Our cartoonist Pascal Élie died last Friday of the consequences of a terrible degenerative disease, which he fought with all his might for more than a decade. To his beloved spouse and his two sons, of whom he was so proud, we offer our most sincere condolences today, in the form of a tribute.
Born somewhere between the end of the baby boom and the beginning of Generation X, Pascal Élie was an eternal freelancer. He made his mark at The Outremont Express, a weekly in which he was already displaying his lively culture, his incisive and biting trait at the expense of the people of Outremont. He held the lighthouse Bar Journal, using his law studies to deride the scholarly Latin expressions that the legal profession holds in such high esteem. He collaborated with the newspaper Deals and to The Press. He held the lighthouse Thirty, the magazine of the Professional Federation of Journalists of Quebec. He happily transgressed linguistic borders on a daily basis The Gazette before joining the To have to.
Every time, his pencil line testified to an ability to merge his news culture, his vast general knowledge, his (a little) dark and twisted humor and the cultural referents of his target readership. He was a funny hybrid animal, capable of soaking up his immediate environment and rising above the group to take a critical and questioning look at the individual and the collective.
Pascal did not only have qualities, despite his undeniable charm. He was the epitome of creative doubt, able to complicate a simple, brilliant idea into a mess that required soul-searching into his tortured soul to figure out what he really meant. If Greg’s Laszlo Zlotz had been a cartoonist, in the comic Achille Talon, he would have looked like the Pascal of the days of questioning.
Marie-Andrée Chouinard, editor-in-chief, and I knowingly hired Pascal to succeed Michel “Garnotte” Garneau in 2019. A collaborator since 2016, the eternal freelancer in him had difficulty claiming for himself- even what was due to him by the strength of his talent and his perseverance: a permanent position in a medium he admired.
The dark part of me wondered what we were going to accomplish, and for how long, with such an inspired, yet fragile cartoonist. I’m ashamed to have doubted for a moment my friend’s stubborn determination to overcome the limitations of an illness that was gradually making him a prisoner of his body. There were days when Pascal couldn’t get up before the late hour of the very fat mornings that one usually only experiences in adolescence. Days when inspiration came to him so close to the deadline for the next day’s edition that he broke into a cold sweat at the desk.
He never complained about his “condition.” He spoke little about it, except with his family and very close friends. He never asked for special treatment. We have seen over the years his face tense up, his speech slow down. We have seen all these little nasties that a degenerative disease imposes on the victim without warning.
Even under the grins and contortions, we always found our Pascal, a mixture of humor, self-mockery, kindness and empathy. Illness has never succeeded in overcoming this humanity and this dignity anchored in the depths of his soul. In this, he will have been a model of courage and stoic resignation in the face of adversity.
As a joke, I sometimes said that Pascal Élie was officially employed at the To have to, but that he reported unofficially to Serge Chapleau!

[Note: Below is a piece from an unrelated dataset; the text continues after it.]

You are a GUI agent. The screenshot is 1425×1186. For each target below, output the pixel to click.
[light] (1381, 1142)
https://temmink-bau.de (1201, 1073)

The two companions and friends exchanged daily on their respective ideas from the early hours of the day, when the light of inspiration is not yet veiled by the dark anguish of the daily deadline. Real balls of doubt, inspiration and questioning, Serge and Pascal tested an idea here, they perfected the punch of a gag there.
In a media universe too often marked by fierce competition between the media and professional rivalries, their complicity was admirable. It reminds us that collaboration is more fruitful than the appetite for individual gain in creative professions, such as journalism, a profession in which caricature is one of the most original and precious genres… And fragile, because the brotherhood already limited to Quebec has just lost one of its most illustrious gentleman.

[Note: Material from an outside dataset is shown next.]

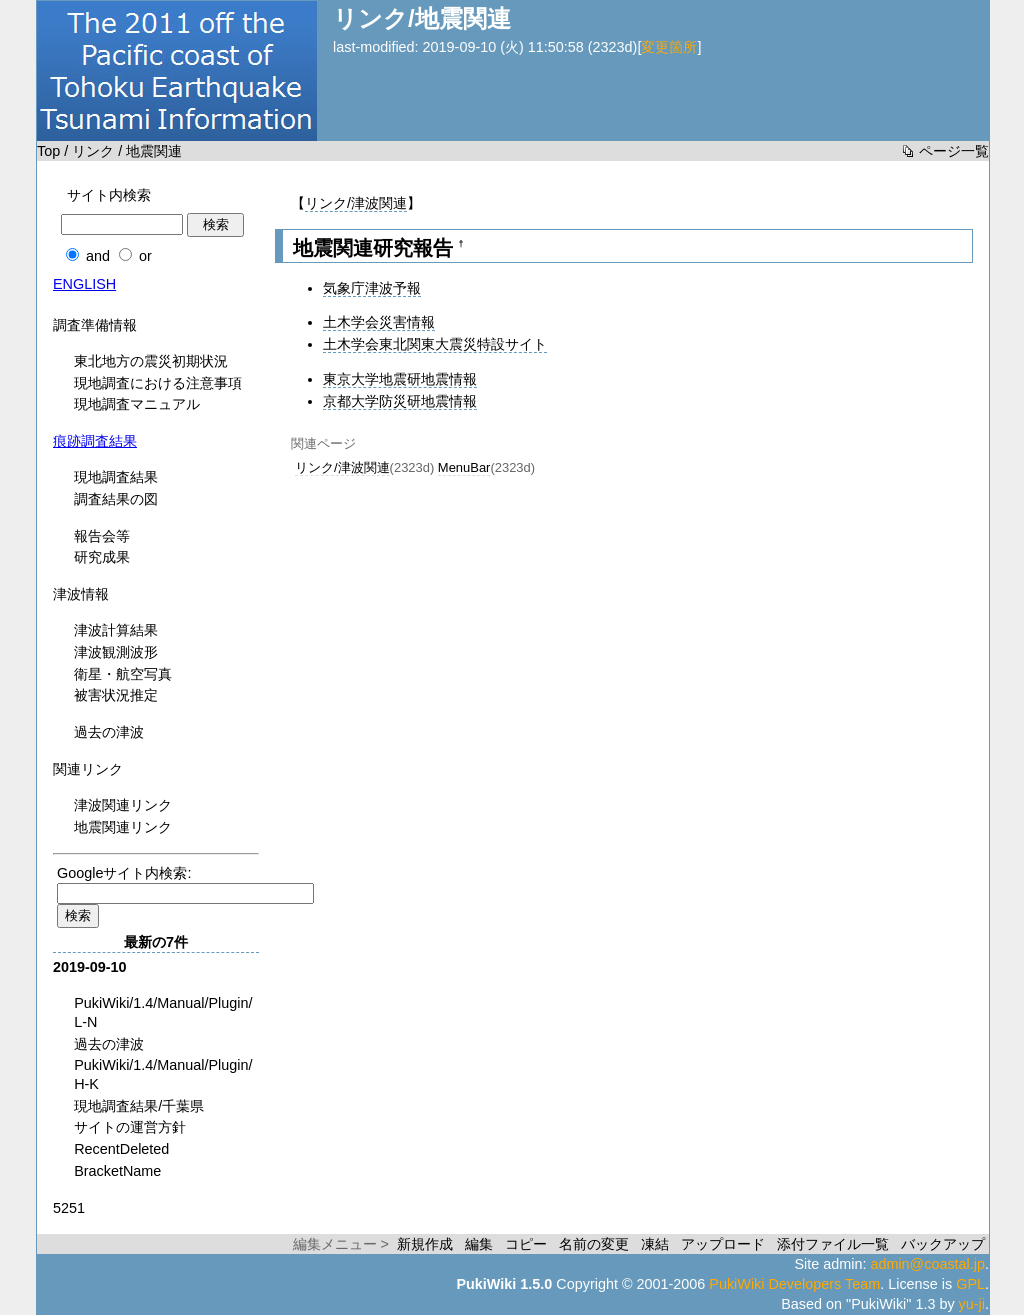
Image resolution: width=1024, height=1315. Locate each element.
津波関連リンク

Exceptionally, Serge Chapleau returns today to our pages and platforms, 26 years after his departure for The Press, to pay tribute to his colleague and friend. It is in the order of things that he wears the HB lead pencil in the wound, with this sublime drawing which brings us back to the contorted humanity of Pascal. We warmly thank Serge Chapleau and the management of The Press for responding gracefully to this special request. Pascal deserves his mentor to accompany him one last time, gently, with respect, sadness and admiration.